Thirty Western Slope kids enrolled in the program for this summer’s two sessions through Mesa County Partner’s Western Colorado Conservation Corps.
The corps’ Learn and Serve America’s program involves a commitment from each child of eight hours a day, four days a week for four weeks. The program emphasizes three main goals — volunteerism, education and recreation — and brings the experience alive with a hands-on approach.
On a recent Thursday, 20 middle school children donned junior-sized yellow hard hats in a parking area on Grand Mesa, grabbed their tools and trudged down a gravel path past Jumbo Lake.
Braced with bug spray against the onslaught of forest mosquitoes, one crew of 10 and two adult supervisors headed out to spread gravel on a path they were making wheelchair accessible. The other crew of 10 and two adult crew leaders took a different path to a rock bridge they were constructing across a small stream bed surrounded by wildflowers and aspen trees. Three went in search of large rocks to brace the bridge. Others fetched gravel, tamped it down and raked it even.
Every so often, the two adult leaders paused the youngsters’ work for a few minutes of lessons.
A rock bar is designed to work better than a shovel when digging rocks, said education mentor Comfrey Jacobs as he held a shovel with a handle that had been broken in two by an ambitious worker.
The lessons continued: The rock bridge will let the water through when it rains because of the material with which it was being built. Can you see where the gravel surface is uneven, and how do we fix that?

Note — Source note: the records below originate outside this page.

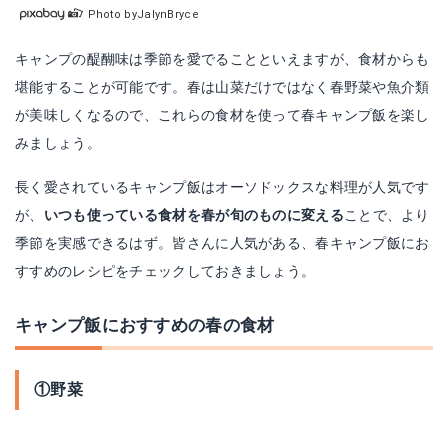
Photo byJalynBryce
キャンプの醍醐味は季節を愛でることといえますが、食材からも
堪能することが可能です。春は山菜だけではなく春野菜や魚介類
が美味しくなるので、これらの食材を使って春キャンプ飯を楽し
みましょう。
長く愛されているキャンプ飯はオーソドックスな料理が人気です
が、
いつも使っている食材を春が旬のものに変える
ことで、より
季節を実感できるはず。皆さんに人気がある、春キャンプ飯にお
すすめのレシピをチェックしておきましょう。
キャンプ飯におすすめの春の食材
①野菜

In less than two hours, the kids finished the rock bridge and headed for Sunset Lake to rejoin the members of the other crew for lunch.
They spent the rest of the afternoon fishing and splashing in the frigid Grand Mesa water.
The children are very aware of the Americorps higher education awards they are earning as part of the program. Some dream big. Others are more practical.
Wrapped in a towel, 12-year-old Luken Blair sat on a warm rock in wet swim trunks after a chilly dip in Sunset Lake.
“I want to go to Notre Dame and hopefully play professional football,” Luken said through chattering teeth. A few moments later, he waded back into the water to rescue a floating baseball cap for a fellow crew member.
Morgyn Staats, 14, got up at 5:20 a.m. each day to ride with her mother from their Delta home to Grand Junction, where she met her Learn and Serve crew at 8 a.m.
“I usually don’t go outside. I’m an indoor person, but this is fun,” Morgyn said.
When she gets to college, Morgyn plans to major in architecture. “There’s a $500 scholarship, and at the college I go to I can get books and stuff,” she said. “I really want to go to the University of Arizona.”
Caleb Babcock, 11, said the program is a lot of hard work but he likes it.
The Independence Academy sixth-grader could have done without the insects, though. “The bugs — that’s the only bad part of being up here,” he said of Grand Mesa.
Even at his young age, Caleb has plans for his Americorps award. He wants to go to Mesa State College and become a video game designer.
Five days after their Grand Mesa trip, Caleb and his fellow crew members hiked to the summit of Opal Hill in the McInnis Canyons National Conservation Area. The 10 youngsters surveyed the area and familiarized themselves with the terrain.
Once they returned to the corps’ office, they would design a snowshoe trail using their new knowledge.
But that would have to wait a few hours, until after they played a game of tag, created sun paintings on bandanas and chased grasshoppers through the brush.